By Elizabeth Graham
Food webs are maps of “who eats who” within an ecosystem (Figure 1a). Each node, or point, in the web represents a species or group of organisms; nodes are connected by a link if there is a known feeding relationship between the two groups. Though they are built on simple predator-prey relationships, food webs integrate complex information about biotic communities and key ecosystem processes, such as energy and nutrient flow, and are increasingly being used to study both biodiversity and function of freshwater ecosystems.
Food webs are also commonly represented by biomass pyramids, split into trophic levels. At the base of the food web are autotrophs, organisms which produce their own energy, such as plants. This level of the food web also includes decomposing organic material, known as detritus. Plants and detritus together are often referred to as basal resources. The remaining trophic levels consist of heterotrophs, organisms that obtain energy by consuming other organisms. Each trophic level feeds on lower levels, passing energy and nutrients up the food web. Some organisms are omnivores, and feed on multiple trophic levels. Aquatic food webs are typically upright pyramids because there are many small organisms at the base of a food web and only a few large predators at the top.
Both environmental and biological changes affect food web shape and structure. Insertion (i.e. invasion) or removal (extinction) of a species or trophic level will affect the height of food web (Figure 1b), while loss of a basal resource would narrow the width of the food web at the bottom. A change in one trophic level also impacts adjacent trophic levels. This effect is known as a “trophic cascade,” because it ripples down through the food web. For example, when trout were introduced as top predators in NZ streams, invertebrate abundance and biomass declined, and as a result algal biomass increased (Flecker and Townsend 1994; Figure 1b). Trophic cascades can be either top-down, in which a change near the top of the food web affects lower levels, or bottom-up, in which there is a change in resource availability at a lower trophic level.
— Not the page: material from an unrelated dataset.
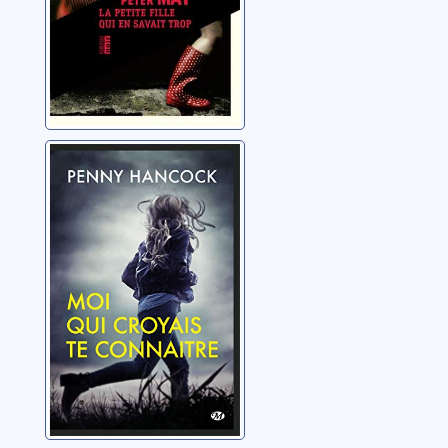
Moi qui croyais
te connaître
Hancock, Penny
Some food webs appear to be more resistant to change than others. This resistance, known as food web stability, has been hypothesized to be linked to the particular combinations of links within the food web. Biodiversity is predicted to enhance food web stability because even if a species is lost, there is a greater probability that another species will be present which can fill the same role. However, not all organisms or links within a food web have equal importance. Some organisms have a disproportionately large effect on other organisms and the environment relative to their abundance. Such organisms are referred to as keystone species. For example, a top predator which creates a trophic cascade would be considered a keystone species.
The strength of the link between species, also known as interaction strength, varies within a food web as well. The distribution of strong and weak interactions has been found to have a large influence on food web stability; food webs with more weak links tend to be more stable than those with predominately strong links. Food webs with a greater number of total links are also predicted to be more stable than those with few links, as there are more potential pathways for energy transfer to higher trophic levels. It is important to understand the factors which contribute to food web stability because more stable communities are more likely to persist under environmental stress, such as floods, droughts, or anthropogenic impacts.
There is still much more to learn about the role and function of food webs in freshwater ecosystems, and expanding our understanding of food web structure and dynamics will help us develop more effective and holistic freshwater management and restoration tools.
Flecker and Townsend (1994). Ecological Applications. Community-wide consequences of trout introduction in New Zealand streams. 4(4) 798-807.
Dr Elizabeth Graham is a freshwater ecologist at NIWA.